Human beings are social animals, Aristotle said; we want to live around other people. But building a community – and maintaining it – is not a straightforward process; it relies on a blend of intention and serendipity.
I live in a wonderfully sociable neighborhood, but it took a hit a few years ago when one of the most connected of the families on our block moved away. Things have never been quite the same; you can’t count on neighborhood celebrations around Memorial Day, the Fourth of July, or Labor Day anymore. There are fences – and distance – that weren’t there before.
You can’t force community – but you can nudge it. You can set up the right conditions and push it along. Glass artist Duncan McClellan tried for three years to build an arts community in Tampa, Florida, before he found a much more receptive climate in neighboring St. Petersburg. Today the arts district he helped found is a happening place, and his gallery a magnet for glass artists and patrons. Dave Pottinger and Faye Peterson bought up decaying properties in Goshen, Indiana, and launched the Goshen Clay Artists Guild – which spawned other guilds that, together, form the heart of a vibrant arts community. Brigitte Martin tends to her 7-year-old virtual community, Crafthaus, by insisting on civility.

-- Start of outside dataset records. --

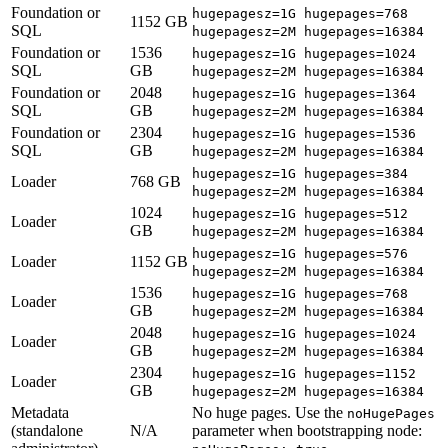
Foundation or
hugepagesz=1G hugepages=768
1152 GB
SQL
hugepagesz=2M hugepages=16384
Foundation or
1536
hugepagesz=1G hugepages=1024
SQL
GB
hugepagesz=2M hugepages=16384
Foundation or
2048
hugepagesz=1G hugepages=1364
SQL
GB
hugepagesz=2M hugepages=16384
Foundation or
2304
hugepagesz=1G hugepages=1536
SQL
GB
hugepagesz=2M hugepages=16384
hugepagesz=1G hugepages=384
Loader
768 GB
hugepagesz=2M hugepages=16384
1024
hugepagesz=1G hugepages=512
Loader
GB
hugepagesz=2M hugepages=16384
hugepagesz=1G hugepages=576
Loader
1152 GB
hugepagesz=2M hugepages=16384
1536
hugepagesz=1G hugepages=768
Loader
GB
hugepagesz=2M hugepages=16384
2048
hugepagesz=1G hugepages=1024
Loader
GB
hugepagesz=2M hugepages=16384
2304
hugepagesz=1G hugepages=1152
Loader
GB
hugepagesz=2M hugepages=16384
Metadata
No huge pages. Use the
noHugePages
(standalone
N/A
parameter when bootstrapping node: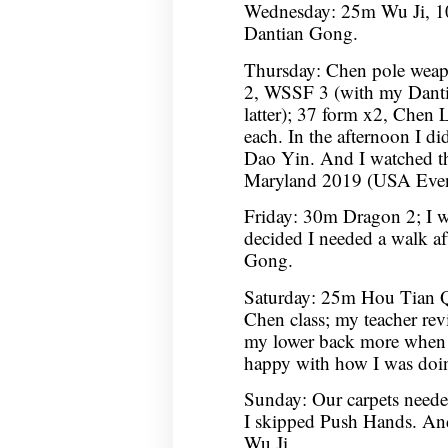
Wednesday: 25m Wu Ji, 10
Dantian Gong.
Thursday: Chen pole wea
2, WSSF 3 (with my Dantian
latter); 37 form x2, Chen L
each. In the afternoon I 
Dao Yin. And I watched t
Maryland 2019 (USA Event
Friday: 30m Dragon 2; I wa
decided I needed a walk af
Gong.
Saturday: 25m Hou Tian 
Chen class; my teacher rev
my lower back more when 
happy with how I was doin
Sunday: Our carpets neede
I skipped Push Hands. An
Wu Ji.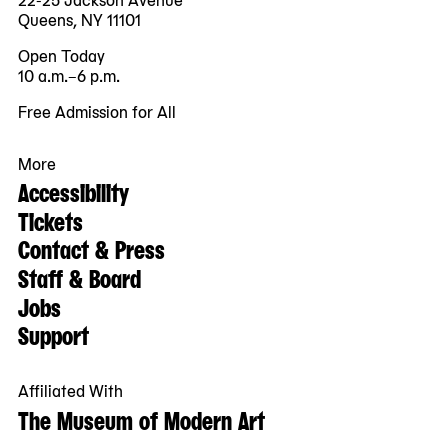
Queens, NY 11101
Open Today
10 a.m.–6 p.m.
Free Admission for All
More
Accessibility
Tickets
Contact & Press
Staff & Board
Jobs
Support
Affiliated With
The Museum of Modern Art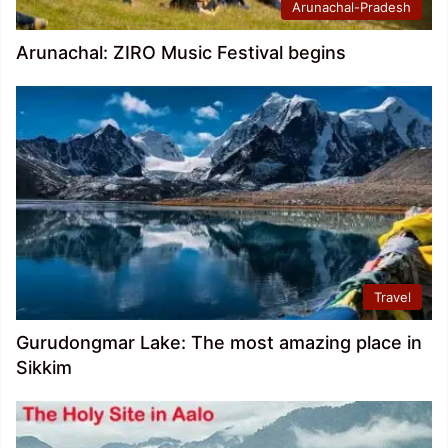
Arunachal-Pradesh
Arunachal: ZIRO Music Festival begins
Travel
Gurudongmar Lake: The most amazing place in
Sikkim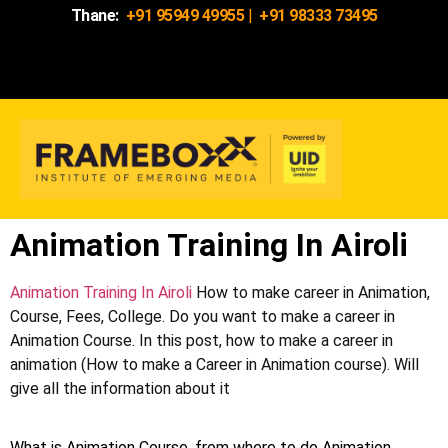
Thane:
+91 95949 49955
|
+91 98333 73495
Animation Training In Airoli
Animation Training In Airoli
How to make career in Animation,
Course, Fees, College. Do you want to make a career in
Animation Course. In this post, how to make a career in
animation (How to make a Career in Animation course). Will
give all the information about it
What is Animation Course, from where to do Animation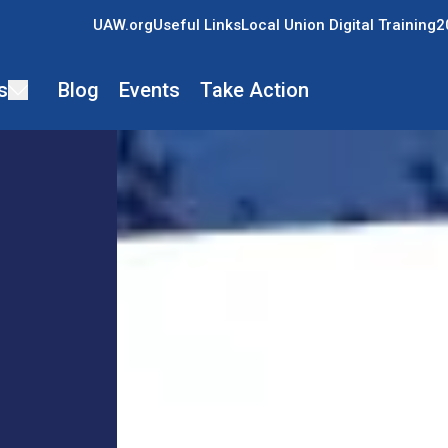
UAW.org
Useful Links
Local Union Digital Training
2
s
Blog
Events
Take Action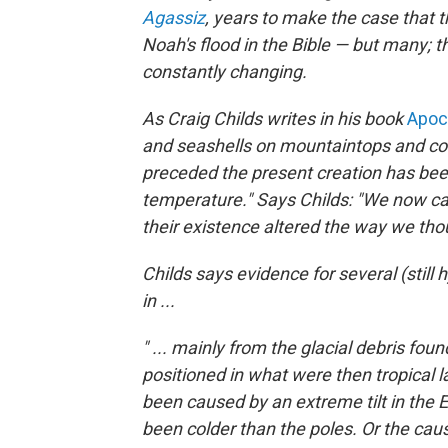
Agassiz
,
years to make the case that t
Noah's flood in the Bible — but many; th
constantly changing.
As Craig Childs writes in his book
Apoca
and seashells on mountaintops and con
preceded the present creation has been
temperature." Says Childs: "We now cal
their existence altered the way we tho
Childs says evidence for several (stil
in ...
" ... mainly from the glacial debris fou
positioned in what were then tropical
been caused by an extreme tilt in the E
been colder than the poles. Or the c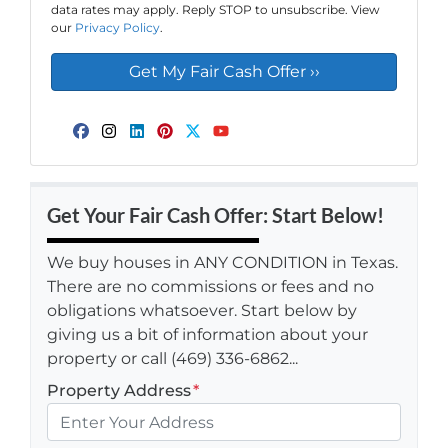
data rates may apply. Reply STOP to unsubscribe. View
our
Privacy Policy
.
Facebook
Instagram
LinkedIn
Pinterest
Twitter
YouTube
Get Your Fair Cash Offer: Start Below!
We buy houses in ANY CONDITION in Texas.
There are no commissions or fees and no
obligations whatsoever. Start below by
giving us a bit of information about your
property or call (469) 336-6862...
Property Address
*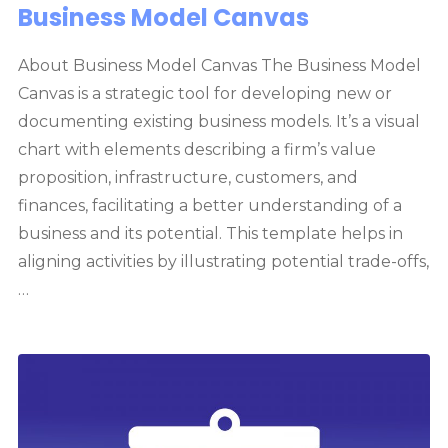
Business Model Canvas
About Business Model Canvas The Business Model
Canvas is a strategic tool for developing new or
documenting existing business models. It’s a visual
chart with elements describing a firm’s value
proposition, infrastructure, customers, and
finances, facilitating a better understanding of a
business and its potential. This template helps in
aligning activities by illustrating potential trade-offs,
…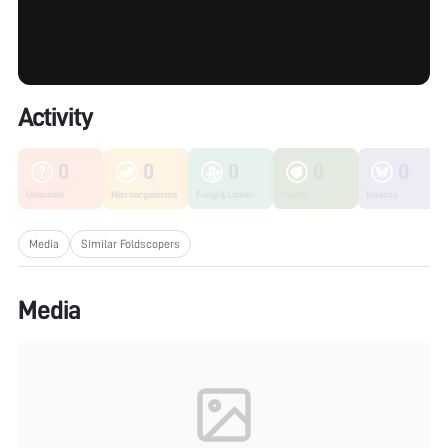
Activity
0
0
0
0
0
Unknown
Microorganisms
Fungi & Lichen
Plants
Insects
Media
Similar Foldscopers
Media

To be part of a community, you have to open yourself up to people and risk rejection. Fiber artist Shenequa A. Brooks traveled from Kansas City to Ghana to learn to weave kete cloth. What she didn’t expect in her three months there was to find fellowship – among people so warm and welcoming that Brooks returned to the States only reluctantly. Ceramists Deborah Schwartzkopf and George Rodriguez have opened themselves up to new people in new places repeatedly. Over the course of 10 years, Schwartzkopf moved from one job or residency to another, adapting to a new circle of people over and over again. Rodriguez visited 26 countries in less than a year on a grant that required him to travel alone – and acclimate. The result? Today the couple has supporters all over the world, as well as in their home base of Seattle.
Community requires chutzpah, cultivation, and commitment. It’s work. But, as many people in this issue can testify, it’s work that pays off. The Belger Crane Yard Studios were mostly unoccupied industrial buildings when Dick Belger and Evelyn Craft Belger moved in – helping to anchor what is now a vital Kansas City arts complex with their presence. Jo Hamilton knew she had hit on an ideal new art form, crocheted paintings, with the feedback from friends and co-workers in her adopted hometown of Portland, Oregon. For Ann Morton, launching a community to assemble her latest public art project in Houston is the very point of her creative practice.
“When I witness people actually contributing to and engaging in the process of making what is finally put on exhibit, to me that is where the heart of a project lies,” Morton says. For her, that’s the best part. And, really, those connections, however they come, can be the best part for all of us.